When things go wrong and a successful attack occurs, the next best thing is good insurance coverage. The ransomware trend has led to a dramatic increase in cybersecurity policies taken out by co-ops big and small, says Bill West, vice president of underwriting at Federated Rural Electric Insurance Exchange (Federated). To date, about 75 percent of all electric co-ops have purchased some amount of cyber insurance.
He says that number reflects well on how seriously co-ops are taking the threat, noting that only about 40 to 45 percent of other businesses have taken cyber insurance.
“Ransomware is the most proliferative cyber incident we’re seeing right now,” he says. “The co-ops are being pretty diligent about protecting themselves and educating themselves. We have not seen any big losses as a result.”
West says the average cost of a ransomware event is about $7,500, which can include hiring IT specialists to restore files, beefing up security, having experts conduct penetration tests, and putting together an incident-response plan. Federated’s policy covers cyber extortion, including the cost of the ransom and the cost of restoring encrypted data.
Still, he says, there is work to do to make sure rural co-ops know they are indeed in the crosshairs of cyber extorters.
“The average co-op doesn’t feel they’re vulnerable at all,” he says. “They really think they’re too small, too isolated for anyone to pay attention to.”
But today’s hacker, West notes, “is not a 14-year-old in someone’s basement. It’s an automated bot network. They don’t discriminate; they pick on everyone.”
Secret Weapon: Collaboration
Jacek Szamrej devoted 13 years to building cyber defenses at Vermont Electric Cooperative before joining SEDC (NRECA Service Member) in Atlanta as its cybersecurity vice president in 2016. From his vantage point, the cooperative spirit is a key defense.
“Working together—electric utilities, NRECA, and vendors—we can improve cybersecurity defense,” he says. “The bad guys are collaborating; we need to collaborate too.”

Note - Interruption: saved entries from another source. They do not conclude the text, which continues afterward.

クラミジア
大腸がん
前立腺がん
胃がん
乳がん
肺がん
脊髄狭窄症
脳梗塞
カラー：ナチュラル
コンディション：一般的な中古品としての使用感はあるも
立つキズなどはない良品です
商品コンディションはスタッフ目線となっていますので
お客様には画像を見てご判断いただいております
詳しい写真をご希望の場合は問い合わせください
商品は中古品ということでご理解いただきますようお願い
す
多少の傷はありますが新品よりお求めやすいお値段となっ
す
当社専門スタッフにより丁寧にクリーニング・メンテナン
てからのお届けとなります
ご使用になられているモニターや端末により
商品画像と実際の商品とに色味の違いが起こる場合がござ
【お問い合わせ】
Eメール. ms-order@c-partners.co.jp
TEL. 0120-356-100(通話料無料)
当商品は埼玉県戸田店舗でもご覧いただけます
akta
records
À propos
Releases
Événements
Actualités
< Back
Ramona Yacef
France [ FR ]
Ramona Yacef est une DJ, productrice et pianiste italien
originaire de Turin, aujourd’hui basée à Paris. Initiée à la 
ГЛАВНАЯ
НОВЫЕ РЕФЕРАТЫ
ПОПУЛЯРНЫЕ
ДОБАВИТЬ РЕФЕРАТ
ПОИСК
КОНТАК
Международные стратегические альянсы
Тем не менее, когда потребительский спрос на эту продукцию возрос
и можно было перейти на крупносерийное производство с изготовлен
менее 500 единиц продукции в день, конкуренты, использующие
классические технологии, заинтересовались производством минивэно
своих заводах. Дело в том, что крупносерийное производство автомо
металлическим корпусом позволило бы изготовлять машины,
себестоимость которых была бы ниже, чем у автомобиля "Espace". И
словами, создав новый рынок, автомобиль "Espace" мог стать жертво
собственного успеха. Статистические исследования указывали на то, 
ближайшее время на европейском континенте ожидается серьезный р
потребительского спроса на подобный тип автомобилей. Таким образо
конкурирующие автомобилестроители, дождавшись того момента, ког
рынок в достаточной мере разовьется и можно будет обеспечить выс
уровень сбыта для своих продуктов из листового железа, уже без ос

To that end, cybersecurity is a frequent topic at NRECA meetings, conferences, and training programs; several statewides hold regular cybersecurity briefings to discuss the latest threats and defenses; and some distribution co-ops are even organizing state and regional IT security events.

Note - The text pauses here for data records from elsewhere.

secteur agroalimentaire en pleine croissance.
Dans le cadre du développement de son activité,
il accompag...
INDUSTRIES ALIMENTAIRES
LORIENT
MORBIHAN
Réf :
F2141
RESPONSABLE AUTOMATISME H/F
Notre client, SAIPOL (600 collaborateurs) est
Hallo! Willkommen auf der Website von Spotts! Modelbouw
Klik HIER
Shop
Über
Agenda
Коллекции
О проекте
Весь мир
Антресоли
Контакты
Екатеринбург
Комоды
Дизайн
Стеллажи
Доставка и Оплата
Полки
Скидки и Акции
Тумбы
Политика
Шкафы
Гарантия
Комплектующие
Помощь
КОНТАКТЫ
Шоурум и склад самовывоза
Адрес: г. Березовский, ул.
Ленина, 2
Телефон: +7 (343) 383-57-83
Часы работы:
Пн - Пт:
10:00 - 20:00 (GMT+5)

NRECA’s Business and Technology Strategies unit, in partnership with the U.S. Department of Energy, is developing a cutting-edge network security tool for commercial distribution. (See ‘A Bigger Net’ sidebar.) And NRECA, associate members, and some statewide associations and G&Ts are providing volume licensing and discounts on software tools and firewall management services to reduce cybersecurity costs for co-ops.
“There’s strength in numbers,” says AECC’s Huff, emphasizing the financial impact of working together on trainings and software. “We are able to pool numbers together to get better discounts on products and services. Also, monthly web conferences keep us engaged and provide opportunities to learn from each other.”
For Waldow at Stanton County PPD, keeping dialogue flowing will help co-ops stay on top of threats.
“I think others can learn from what we had happen to us, and hopefully, together, we can defend ourselves,” he says. “But it’s an ongoing battle. I don’t think we’ll ever win. You’re just constantly going to be addressing it and defending yourself.”